What we would ideally want to do is play around with integrating around multiple loops of the pole at $z=0$ to get integrals that are integer multiples of $4\pi$. Unfortunately, this will not get you an integral which equals $-2\pi i$ or $18\pi i$.
However, the integrand also has a pole at $z=2$, so we decide to look the integral on a circular path about this. This can be done in exactly the same way in which the above integral is handled. Since this is taken for granted by the OP, I will leave this calculation as a footnote$^\dagger$; what we find is that,
$$\,\displaystyle \int_{\gamma(2,1)} \frac{5z^²-8}{z^3-2z^2}\, dz=6\pi i$$
where $\gamma(2,1)\colon [0,2\pi ]\to \mathbb C, \,\,\theta \mapsto 1 - e^{i\theta} \quad$(i.e. anticlockwise circle, centre 2, radius 1).

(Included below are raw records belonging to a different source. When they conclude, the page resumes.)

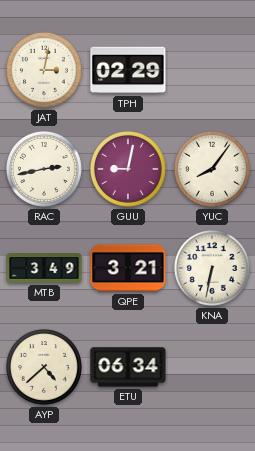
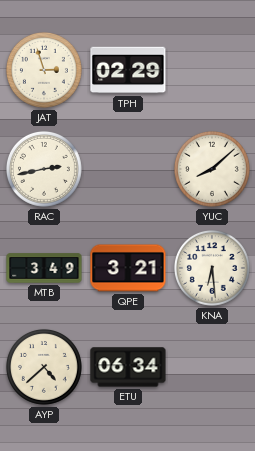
JAT: 3:02 -> 2:57
GUU: 9:02 -> none
YUC: 8:06 -> 8:08
KNA: 6:32 -> 6:29
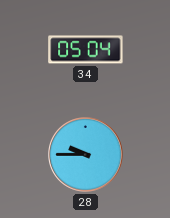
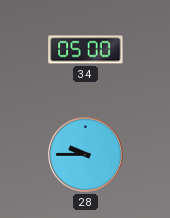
34: 05:04 -> 05:00
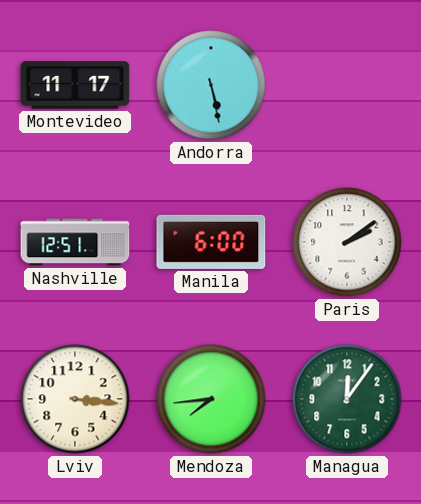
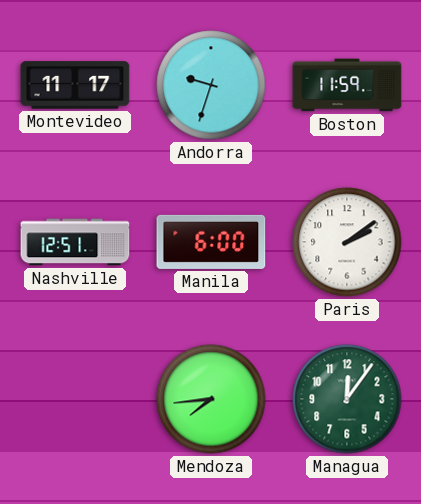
Andorra: 5:28 -> 9:33
Boston: none -> 11:59
Lviv: 3:16 -> none
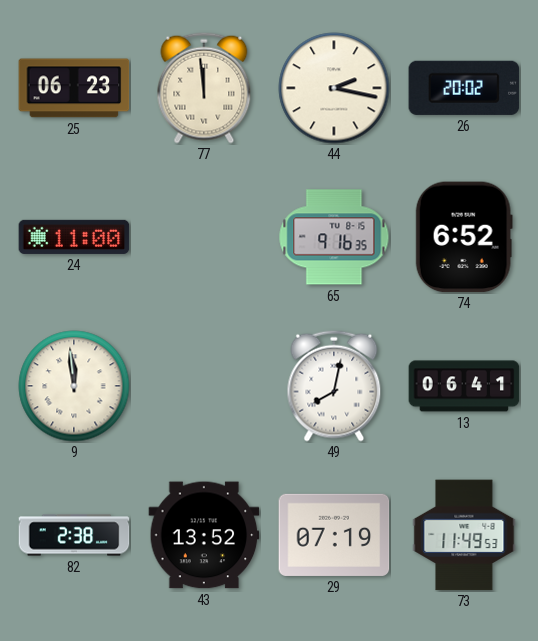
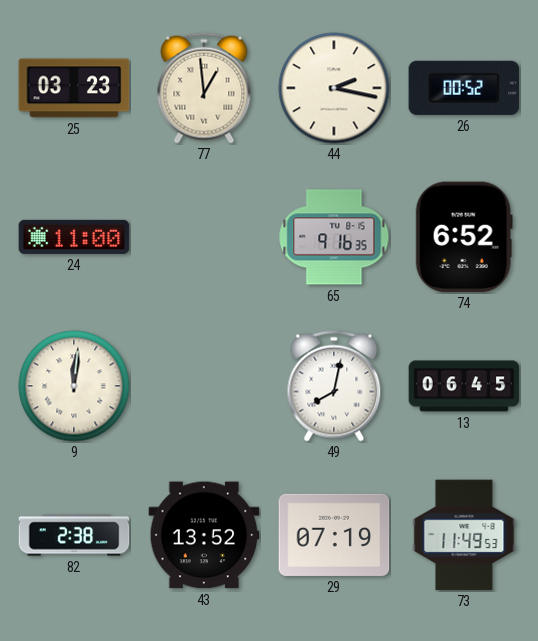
25: 06:23 -> 03:23
77: 11:59 -> 12:59
26: 20:02 -> 00:52
9: 11:59 -> 12:01
13: 06:41 -> 06:45
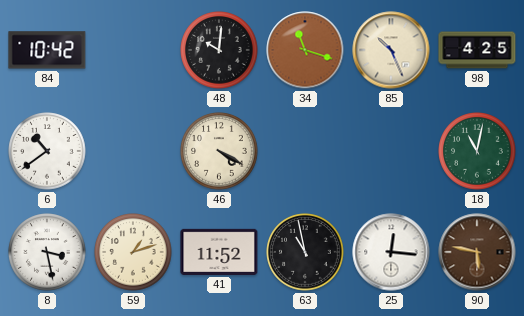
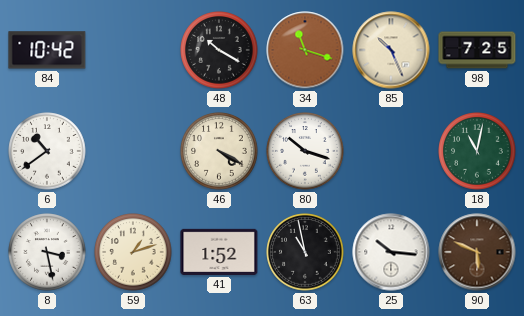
48: 10:01 -> 10:20
98: 4:25 -> 7:25
80: none -> 10:18
41: 11:52 -> 1:52
25: 12:16 -> 10:16
90: 5:47 -> 5:49
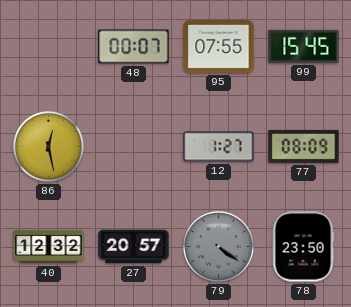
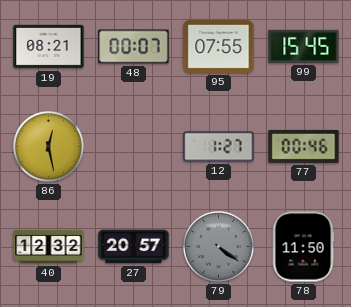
19: none -> 08:21
77: 08:09 -> 00:46
78: 23:50 -> 11:50
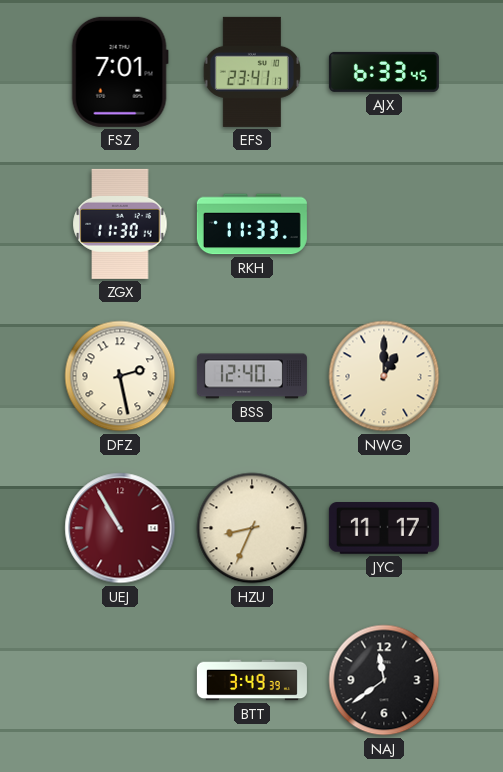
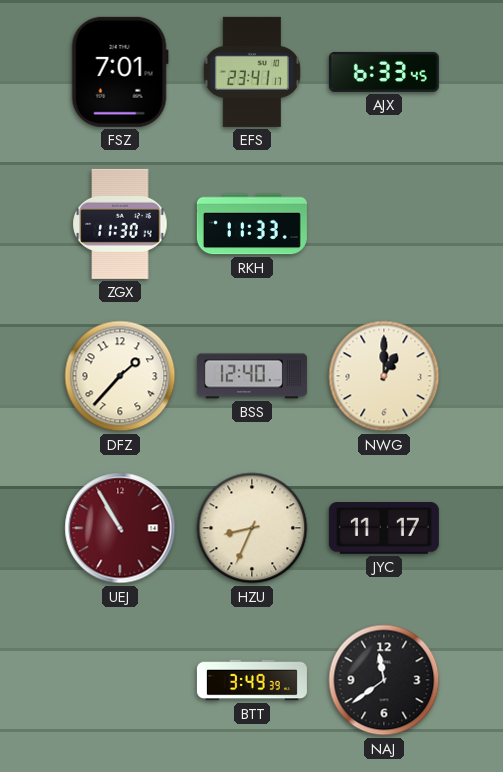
DFZ: 2:28 -> 1:37
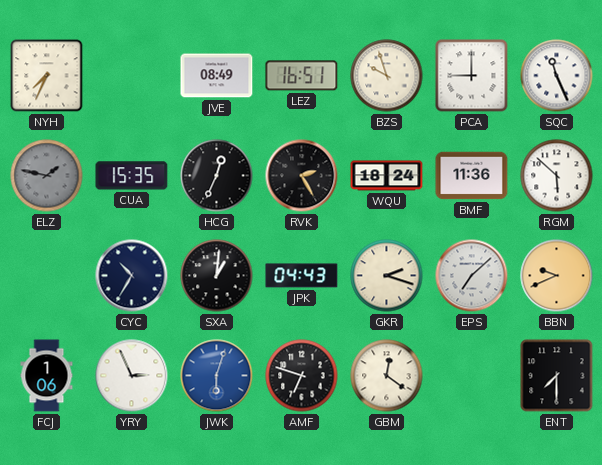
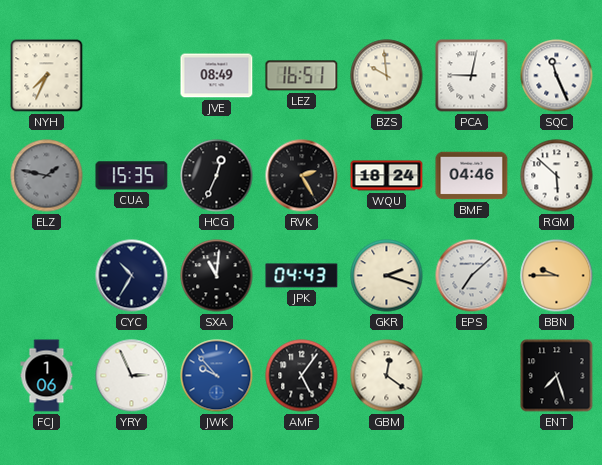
BZS: 9:57 -> 9:59
PCA: 9:00 -> 9:02
BMF: 11:36 -> 04:46
SXA: 1:01 -> 11:01
BBN: 9:41 -> 9:45
JWK: 6:03 -> 9:53
AMF: 6:48 -> 5:06
ENT: 7:30 -> 7:27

Note that the paths $\gamma(0,1)$ and $\gamma(2,1)$ have the point $1$ in the complex plane in common; conveniently, this is the start/end point for both paths (though this was not truly essential) so that we can legitimately just create a new path by composing the two paths together (see Git Gud's answer for more details).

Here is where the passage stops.